[Opening The input section]

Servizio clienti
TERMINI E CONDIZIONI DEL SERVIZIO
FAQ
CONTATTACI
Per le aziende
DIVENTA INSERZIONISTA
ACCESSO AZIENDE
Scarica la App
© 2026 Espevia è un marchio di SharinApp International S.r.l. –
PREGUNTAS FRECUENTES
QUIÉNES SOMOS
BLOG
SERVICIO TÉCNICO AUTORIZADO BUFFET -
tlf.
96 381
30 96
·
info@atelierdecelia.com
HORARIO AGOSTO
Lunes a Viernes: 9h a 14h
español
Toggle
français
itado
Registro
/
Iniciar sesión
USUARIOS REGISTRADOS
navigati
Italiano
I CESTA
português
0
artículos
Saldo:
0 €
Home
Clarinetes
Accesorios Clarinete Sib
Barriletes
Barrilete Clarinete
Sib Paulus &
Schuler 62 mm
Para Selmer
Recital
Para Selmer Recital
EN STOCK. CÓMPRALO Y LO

[Closing The input section]
[Opening The input section]

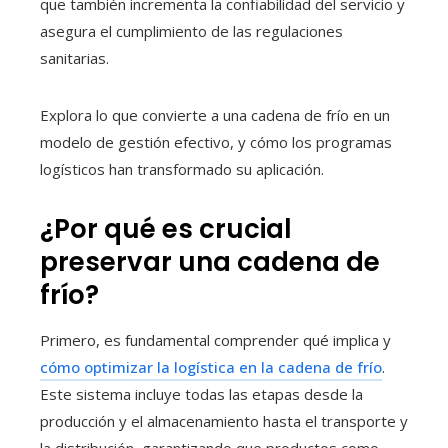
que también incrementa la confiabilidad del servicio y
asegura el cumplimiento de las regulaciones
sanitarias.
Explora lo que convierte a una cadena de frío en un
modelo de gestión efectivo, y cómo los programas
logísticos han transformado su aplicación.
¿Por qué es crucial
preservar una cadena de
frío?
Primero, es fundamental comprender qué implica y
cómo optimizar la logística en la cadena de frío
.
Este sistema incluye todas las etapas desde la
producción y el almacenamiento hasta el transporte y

[Closing The input section]
[Opening The input section]

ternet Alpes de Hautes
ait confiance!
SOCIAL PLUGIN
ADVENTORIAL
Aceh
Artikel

[Closing The input section]

### Exercise directions
From the records above, repeat exactly the lines from the one with "DIVENTA INSERZIONISTA" through the one with "EN STOCK. CÓMPRALO Y LO", both included.

### Result of the task
DIVENTA INSERZIONISTA
ACCESSO AZIENDE
Scarica la App
© 2026 Espevia è un marchio di SharinApp International S.r.l. –
PREGUNTAS FRECUENTES
QUIÉNES SOMOS
BLOG
SERVICIO TÉCNICO AUTORIZADO BUFFET -
tlf.
96 381
30 96
·
info@atelierdecelia.com
HORARIO AGOSTO
Lunes a Viernes: 9h a 14h
español
Toggle
français
itado
Registro
/
Iniciar sesión
USUARIOS REGISTRADOS
navigati
Italiano
I CESTA
português
0
artículos
Saldo:
0 €
Home
Clarinetes
Accesorios Clarinete Sib
Barriletes
Barrilete Clarinete
Sib Paulus &
Schuler 62 mm
Para Selmer
Recital
Para Selmer Recital
EN STOCK. CÓMPRALO Y LO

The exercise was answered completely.